1998 Clinical and Scientific Meeting

Peter C. Rowe, MD

Dept of Pediatrics, Johns Hopkins University School of Medicine, Baltimore, MD, USA.

New Clinical Insights in The Treatment of CFS

Although neurally mediated hypotension (NMH) is now recognized as the most common cause of orthostatic intolerance in those with CFS, and postural orthostatic tachycardia syndrome (POTS) is also relatively common, we do not yet have definitive data from randomized controlled trials to confirm that therapy of either disorder does more good than harm. Until such data become available, we have developed the following recommendations for those who elect to begin empiric treatment of NMH and POTS in their patients with CFS, recognizing that some of these recommendations change rapidly. Treatment of NMH and POTS is not optimal unless careful attention is directed to general medical problems including inflammatory disorders (such as food allergy, allergic rhinitis, asthma), painful conditions (such as endometriosis), as well as panic disorder and depression, as each of these conditions can exacerbate orthostatic symptoms.
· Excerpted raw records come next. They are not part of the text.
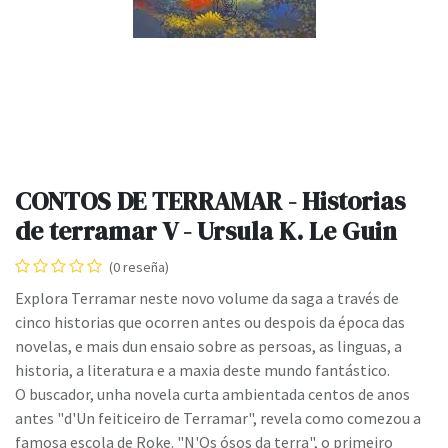
CONTOS DE TERRAMAR - Historias
de terramar V - Ursula K. Le Guin
(0 reseña)
Explora Terramar neste novo volume da saga a través de
cinco historias que ocorren antes ou despois da época das
novelas, e mais dun ensaio sobre as persoas, as linguas, a
historia, a literatura e a maxia deste mundo fantástico.
O buscador, unha novela curta ambientada centos de anos
antes "d'Un feiticeiro de Terramar", revela como comezou a
famosa escola de Roke. "N'Os ósos da terra", o primeiro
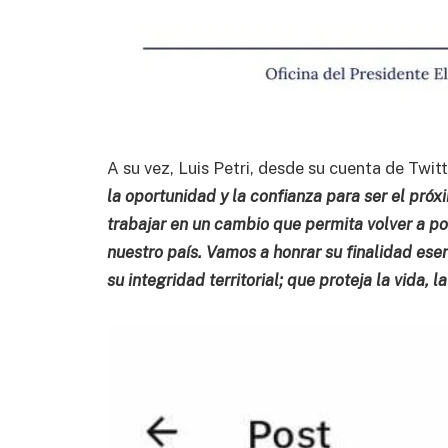
A su vez, Luis Petri, desde su cuenta de Twit
la oportunidad y la confianza para ser el pr
trabajar en un cambio que permita volver a po
nuestro país. Vamos a honrar su finalidad ese
su integridad territorial; que proteja la vida, l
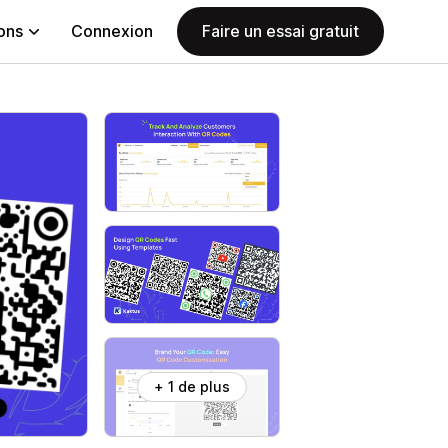
ions
Connexion
Faire un essai gratuit
+ 1 de plus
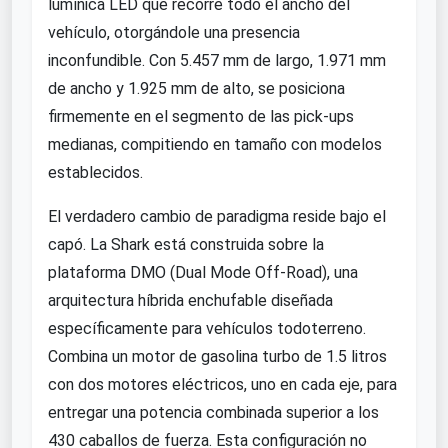
lumínica LED que recorre todo el ancho del
vehículo, otorgándole una presencia
inconfundible. Con 5.457 mm de largo, 1.971 mm
de ancho y 1.925 mm de alto, se posiciona
firmemente en el segmento de las pick-ups
medianas, compitiendo en tamaño con modelos
establecidos.
El verdadero cambio de paradigma reside bajo el
capó. La Shark está construida sobre la
plataforma DMO (Dual Mode Off-Road), una
arquitectura híbrida enchufable diseñada
específicamente para vehículos todoterreno.
Combina un motor de gasolina turbo de 1.5 litros
con dos motores eléctricos, uno en cada eje, para
entregar una potencia combinada superior a los
430 caballos de fuerza. Esta configuración no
Reduced blood volume, excessive orthostatic pooling of blood, and excessive levels of catecholamines are thought to be the main contributors to symptoms in NMH and other orthostatic intolerance syndromes. Treatment begins with avoidance of the conditions that (1) lead to excessive venous pooling (such as prolonged quiet sitting or standing, excessive histamine release, vasodilating medications), (2) lead to lowered blood volume (such as inadequate sodium and fluid intake, excessive environmental heat, diuretics), or (3) lead to excessive catecholamine levels (adrenergic agonist medications). To reduce venous pooling, non-pharmacologic maneuvers include compression stockings, as well as abdominal binders to reduce pooling in the splanchnic circulation, and postural maneuvers that increase muscular activity in the legs or raise blood pressure (such as standing in a legs-crossed position, squatting, sitting in the knee-chest position or with the knees higher than the hips, bending forward, or putting a foot on a chair while standing). To increase blood volume, a simple method is to increase intake of dietary sodium chloride, accompanied by at least a 2 liter per day intake of fluids. In those whose orthostatic symptoms can be supported sufficiently to allow it, a progressive exercise program may help by increasing plasma and red blood cell volume. In those with asthma and CFS, inhaled glucocorticoids reduce reliance on the adrenergic agonists that can activate the vaso-vagal reflex.

There is no consensus about which medications are most effective for neurally mediated hypotension, and the efficacy of each remains to be established. Fludrocortisone in doses from 0.05 to 0.2 mg per day, always with supplemental potassium intake, is the most frequently used method of expanding blood volume. Vasoconstrictors such as midodrine, methylphenidate, dextroamphetamine, and psuedoephedrine may be particularly effective for those with excessive venous pooling. Drugs that reduce activation of C-fiber mechanoreceptors in the left ventricle can reduce the frequency with which the vaso-vagal reflex is activated, and among these are atenolol and pindolol (usually avoided in those with asthma), or disopyramide. In open trials, selective serotonin reuptake inhibitors (SSRI) improve both the tolerance of upright tilt and the frequency of clinical symptoms in non-depressed patients with NMH refractory to other measures. Other drugs used in the setting of orthostatic hypotension may have a role for those with NMH, including erythropoietin, but have not been studied in those with NMH and CFS. The use of several medications (a vasoconstrictor, a mineralocorticoid, a beta-blocker) concurrently may be necessary for the improvement of severe NMH.